Le Manifeste affirmait que les petits-bourgeois («petits fabricants, détaillants, artisans, paysans») étaient réactionnaires, et que si certains devenaient révolutionnaires, c’est dans la mesure où ils abandonnaient leurs intérêts de classe pour adopter ceux des prolétaires; LO, elle, prétend qu’ils peuvent parfaitement continuer à défendre leurs intérêts parce qu’ils ne seraient pas contradictoires avec ceux des prolétaires!

LO affirme donc vouloir proposer une politique à la partie prolétarienne du mouvement, mais quelle est cette politique, le texte n’en dit rien! La réponse, si on avait des doutes à son sujet, il faut la trouver dans les autres textes de ce Congrès: c’est... la préparation des élections européennes! Et bien sûr dans le cadre électoral toutes les voies sont bonnes à prendre, celles des prolétaires comme celles des petits patrons...

 

Classe contre classe !

 

Face à la mobilisation interclassiste des Gilets Jaunes comme face à tous ceux qui sous un masque «révolutionnaire» se font les vecteurs du réformisme dans les couches prolétariennes qui cherchent à rompre, même timidement, avec le collaborationnisme, face à ceux qui malgré leur étiquette révolutionnaire sont les agents des appareils qui défendent la paix sociale et l’ordre établi, le prolétariat devra retrouver le chemin de la lutte anti-capitaliste et renouer avec les méthodes et les revendications de classe.

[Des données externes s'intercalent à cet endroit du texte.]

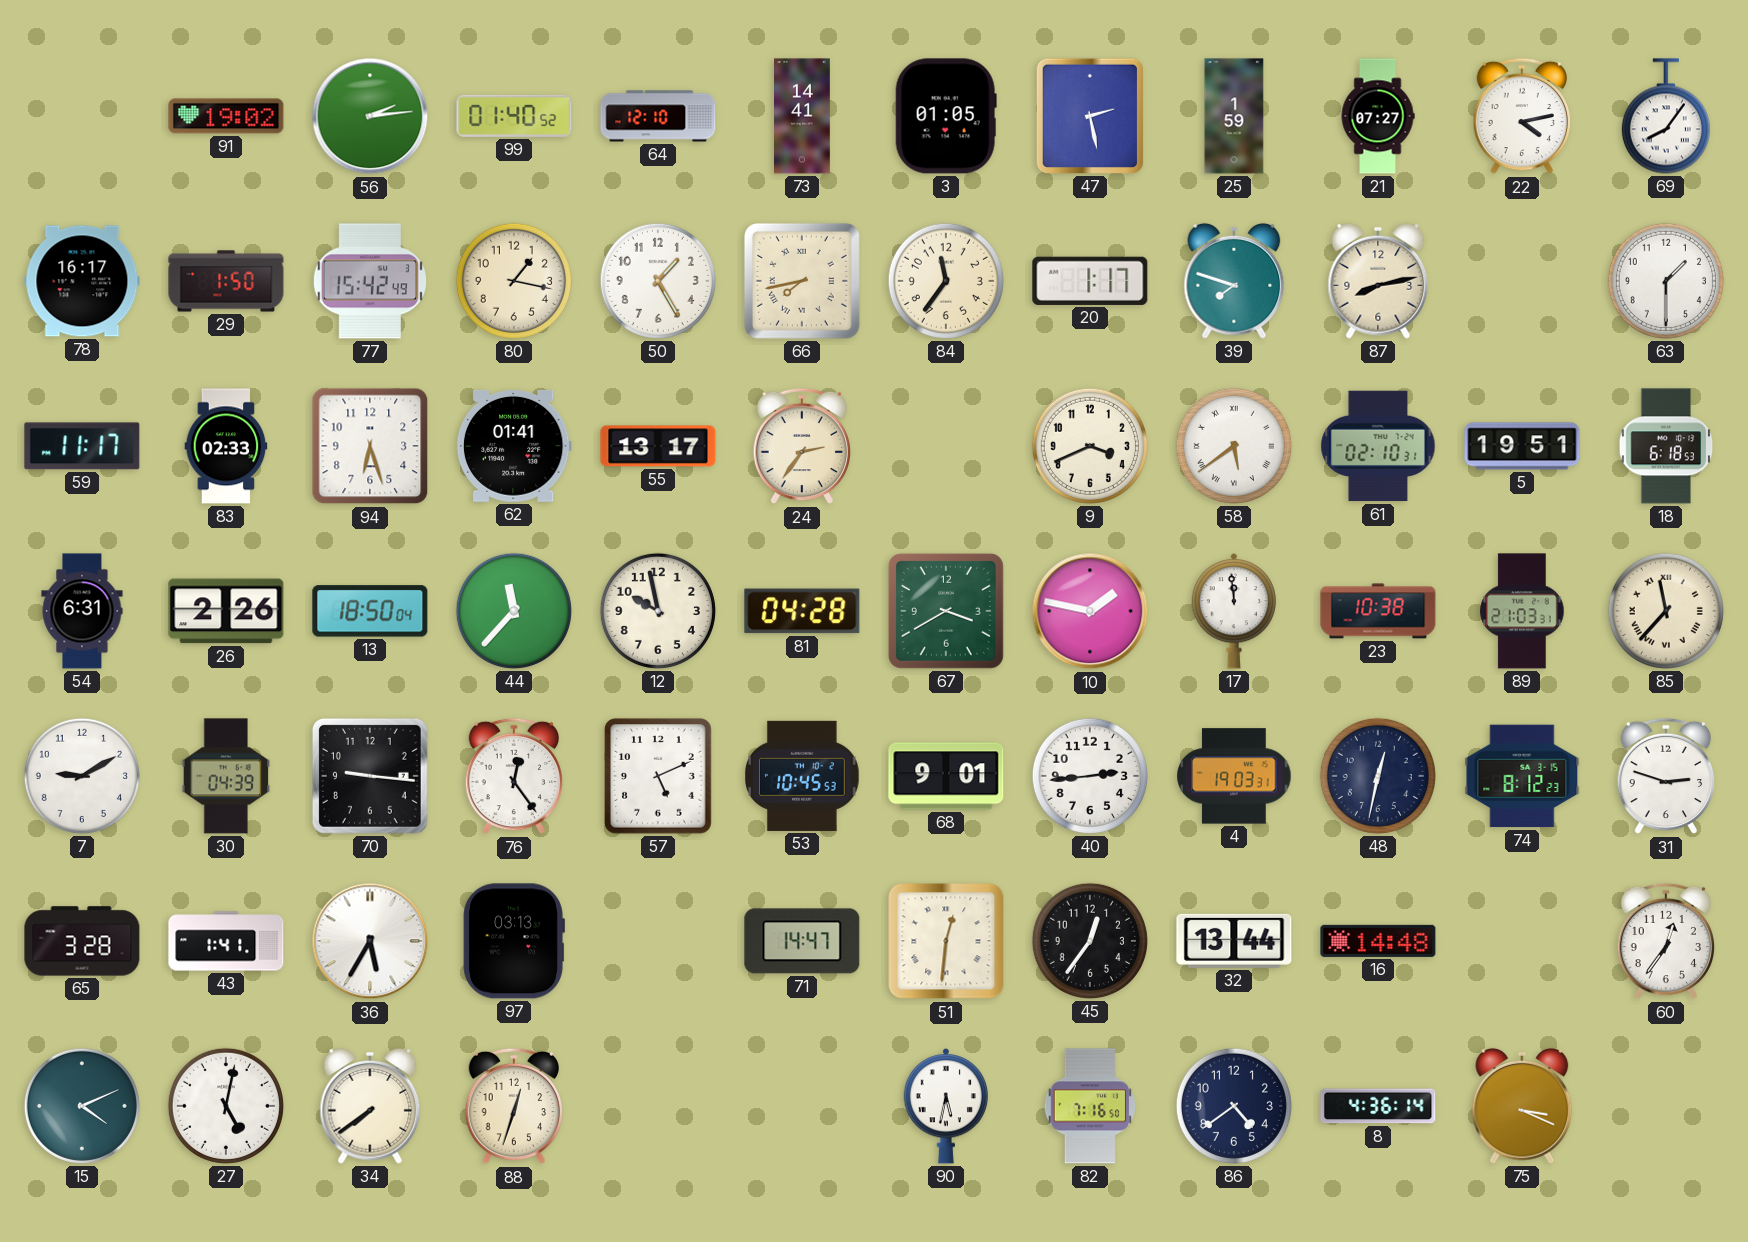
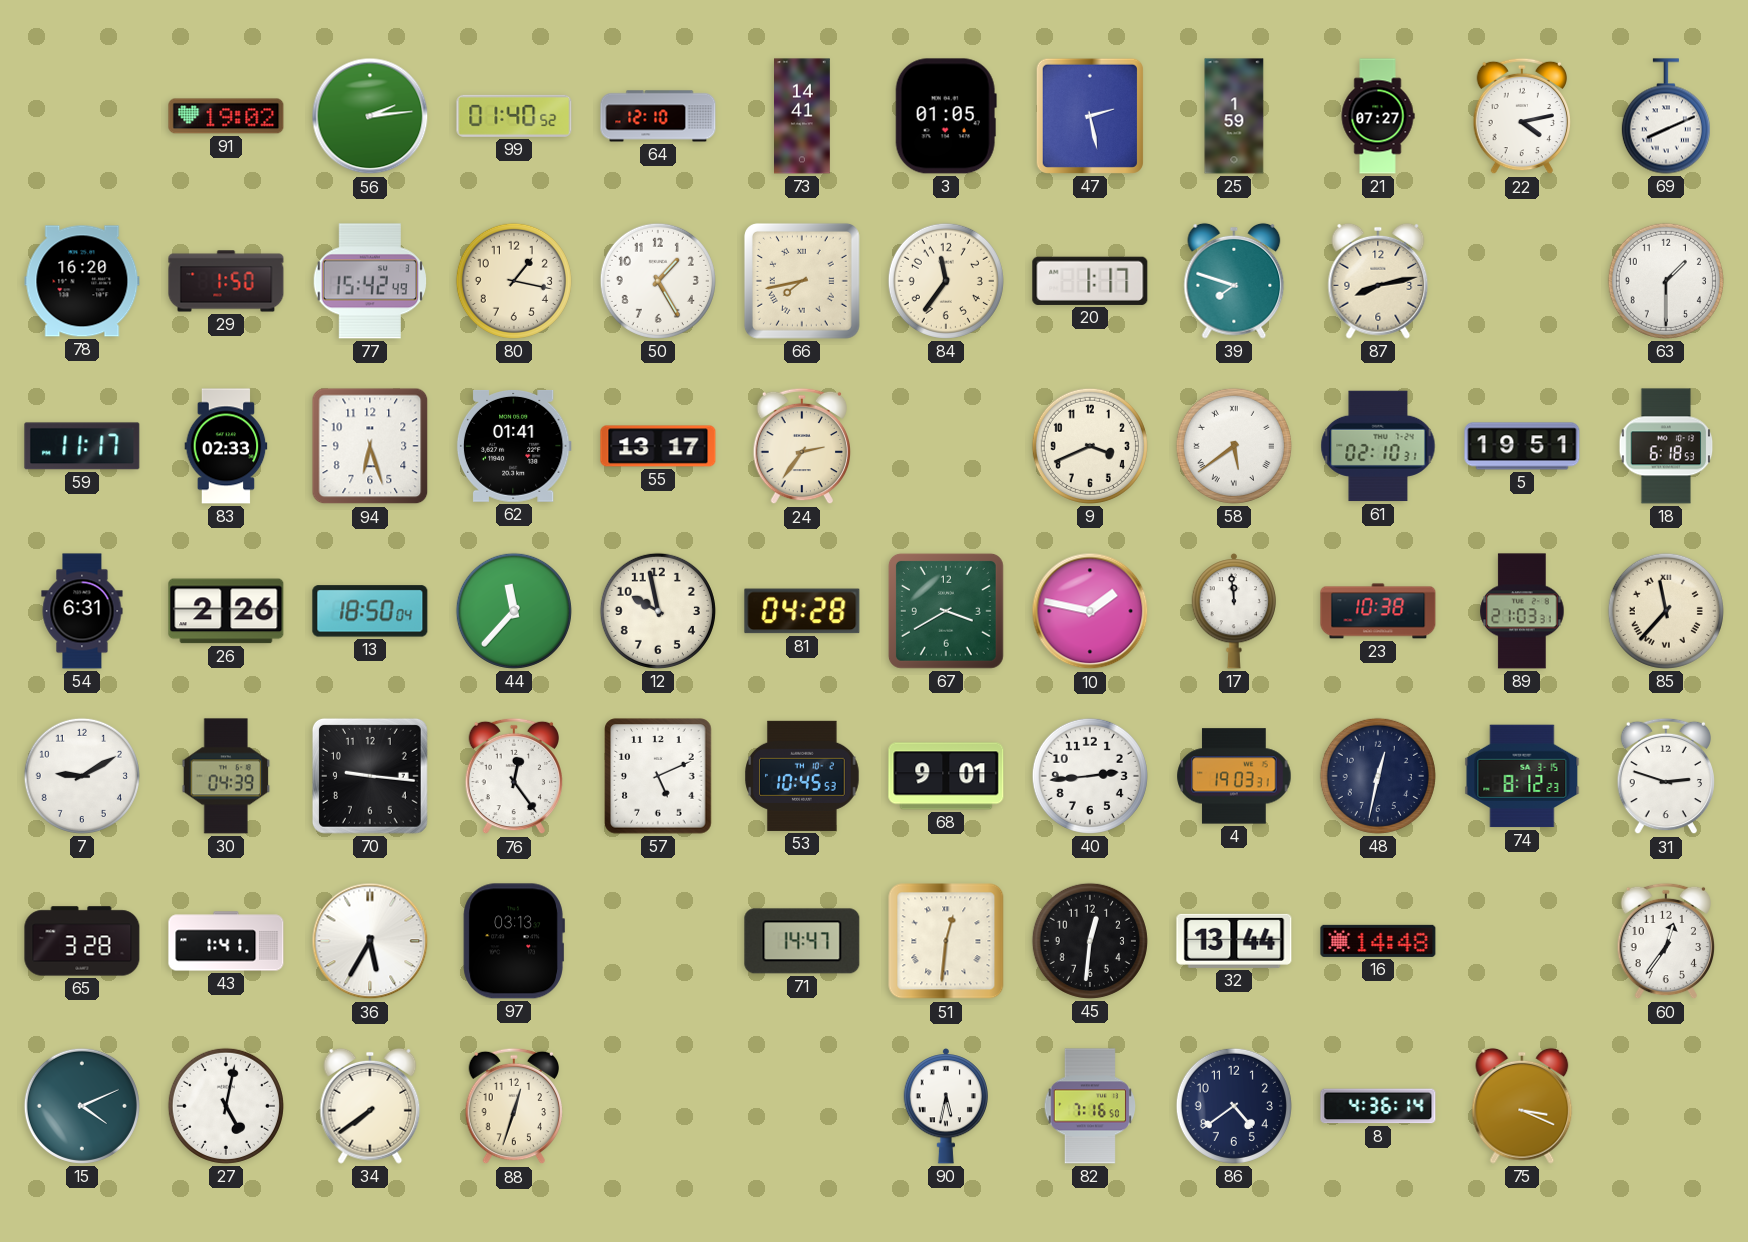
69: 8:06 -> 8:11
78: 16:17 -> 16:20
45: 12:36 -> 12:31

Cela ne peut que commencer par se battre au quotidien contre tous les patrons, grands ou petits, et non chercher des alliances avec une partie d’entre eux, avec un principe de base: Salaire contre profit! Classe contre classe! Exploités contre exploiteurs!

 


 

(1) «Artisans commerçants: l’augmentation du SMIC contre les emplois?», Lutte Ouvrière n°2628, 12/12/2018

(2) «Les travailleurs et leurs revendications», Lutte Ouvrière n°2625, 22/11/ 2018/

(3) «Les révolutionnaires et le mouvement des Gilets Jaunes», Lutte de classe n°196, décembre 2018 -janvier 2019.